Celsius Network, the failed crypto lending company, is on track to exit bankruptcy after a judge approved its customer repayment plan in a Delaware bankruptcy court on Thursday.
The plan, presented to the bankruptcy court on Oct. 2, called for establishing a new entity with $450 million in seed funding. Dubbed NewCo, it will focus on Bitcoin mining and staking while being owned by Celsius’ once-spurned customers and creditors.
Celsius, under the management of former CEO and co-founder Alex Mashinsky, collapsed alongside several high-profile crypto firms last summer, as crypto prices plunged. In October of 2021, the failed firm had $25 billion in assets under management.
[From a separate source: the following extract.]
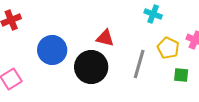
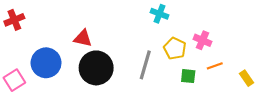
red triangle: (105, 38) -> (83, 38), moved
blue circle: (52, 50) -> (46, 63), moved

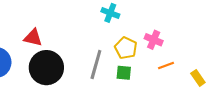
green square: (188, 76) -> (124, 73), moved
Moving forward, the company will be managed by the Fahrenheit Group, a consortium that won its bid to acquire Celsius in May. NewCo plans on becoming a publicly traded company that’s listed on the Nasdaq, to “maximize liquidity” for creditors, according to a filing.
The approved plan also includes a distribution of “at least $2.03 billion” in cryptocurrency for creditors. After losing control of their accounts and crypto for more than a year, Celsius lawyers have signaled customers could see repayments early next year, per Bloomberg News.
In July, Mashinsky was hit with a slew of criminal charges and civil lawsuits for his conduct at the helm of Celsius. The Department of Justice, Securities and Exchange Commission (SEC), Commodities Futures Trading Commission, and Federal Trade Commission all took action.
Federal prosecutors arrested and charged Mishinsky with fraud, accusing the former CEO of orchestrating “a scheme to inflate the price of Celsius’s proprietary token, CEL,” alongside Roni Cohen-Pavon, the company’s chief revenue officer, and other employees.
Before the plan was approved, CEL spiked to $0.25 on Wednesday. However, the token has since fallen to $0.23, a decrease of 7% over the past day, according to CoinGecko.
U.S. Bankruptcy Judge Martin Glenn approved the plan without determining whether digital assets belonging to Celsius’ creditors are securities or commodities. However, he signaled the Securities and Exchange Commission (SEC) could challenge transactions.
“Nothing in this confirmation order […] constitutes a finding under the federal securities laws as to whether crypto tokens or transactions involving crypto tokens are securities,” he said. “The right of the [SEC] to challenge transactions involving crypto tokens on any basis is expressly reserved.”